Now this is creating a problem of multiple dimensions: since it’s subjective, then it can be taken however one intends to. So I can suggest that YOU have the power to be unleashing your creativity because you’re using a product—my product—or because you’re working on following up with trends, metatrends, and whoever caught the wave of the trend early on.
Another problem, which looks like no one’s really fucking talking about, is the idea of time—this intimate, unbroken connection that has carried productivity and creativity hand in hand until now one can’t exist in the same space without the other. That leads to the fact that you’re only “creative” if you’re “productive,” regardless of what you create.
A few of the artists I actually respect always say you need to create no matter what. But the more I think about it, the more I see how they missed the bigger picture of this “you need to produce” mantra. There’s a hidden undertow, a cost of this so-called “unleashing your creativity” that’s really just another form of production pressure.
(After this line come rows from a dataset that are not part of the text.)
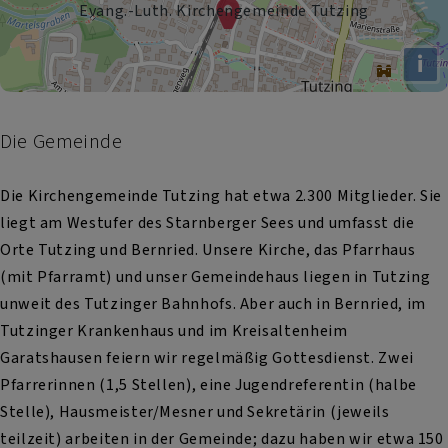
Evang.-Luth. Kirchengemeinde Tutzing
i
Die Gemeinde
Die Kirchengemeinde Tutzing hat etwa 2.300 Mitglieder. Sie
liegt am Westufer des Starnberger Sees und umfasst die
Orte Tutzing und Bernried. Unsere Kirche, das Pfarrhaus
(mit Pfarramt) und unser Gemeindehaus liegen in Tutzing
unweit des Tutzinger Bahnhofs. Aber auch in Bernried, im
Tutzinger Krankenhaus und im Kreisaltenheim
Garatshausen feiern wir regelmäßig Gottesdienst. Zwei
Pfarrerinnen (1,5 Stellen), eine Jugendreferentin (halbe
Stelle), Hausmeister/Mesner und Sekretärin (jeweils
teilzeit) arbeiten in der Gemeinde; dazu haben wir etwa 150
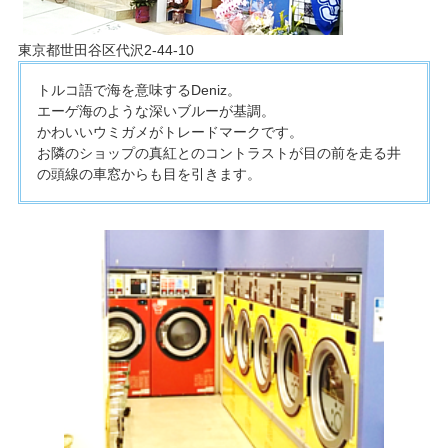
東京都世田谷区代沢2-44-10
トルコ語で海を意味するDeniz。
エーゲ海のような深いブルーが基調。
かわいいウミガメがトレードマークです。
お隣のショップの真紅とのコントラストが目の前を走る井
の頭線の車窓からも目を引きます。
It might be too late to say this, but companies that control the crowd have split into two models: either they sell you the means of “creativity” (which is really just productivity in disguise), or they give you platforms where your “creativity” is the product, and you pay with your data and your time. We’re in a continuous degradation of what creation really means, pushed by this insatiable need to automate, hyper-do, and survive in a Black Mirror reality we barely even recognize we’re living in.
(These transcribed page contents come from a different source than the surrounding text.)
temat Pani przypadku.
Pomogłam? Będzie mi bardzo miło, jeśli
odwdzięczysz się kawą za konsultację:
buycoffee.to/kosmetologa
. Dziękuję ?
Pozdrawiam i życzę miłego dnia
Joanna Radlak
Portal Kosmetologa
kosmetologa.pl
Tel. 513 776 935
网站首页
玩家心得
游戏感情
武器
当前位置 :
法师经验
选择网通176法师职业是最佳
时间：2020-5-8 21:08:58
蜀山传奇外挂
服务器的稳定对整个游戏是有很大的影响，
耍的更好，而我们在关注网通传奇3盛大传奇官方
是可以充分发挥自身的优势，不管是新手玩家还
I feel like any attempt to create genuine value outside these dictated standards is killed at the cradle. Is there even a way out of this? Are we collectively too blind to see the consequences? Are we just layering more and more bodies of so-called “creativity” for the next viewer to bury, while empathy and honesty get buried underneath?
Is the world really that bad? I’m writing this while waiting to board another business trip to talk about ideas that shape the same world I’m now questioning. Is there any way to compromise, or to actually create a “better” world where “better” isn’t just subjective but genuinely better for everyone?

Creativity, automation, and the future are all tangled together. The future won’t matter if the present stays the same. I’m living between the beauty of nihilism and the horror of watching the world shape itself into something I barely recognize, all while our so-called “creativity” just builds more pathways of power for the few to control the many.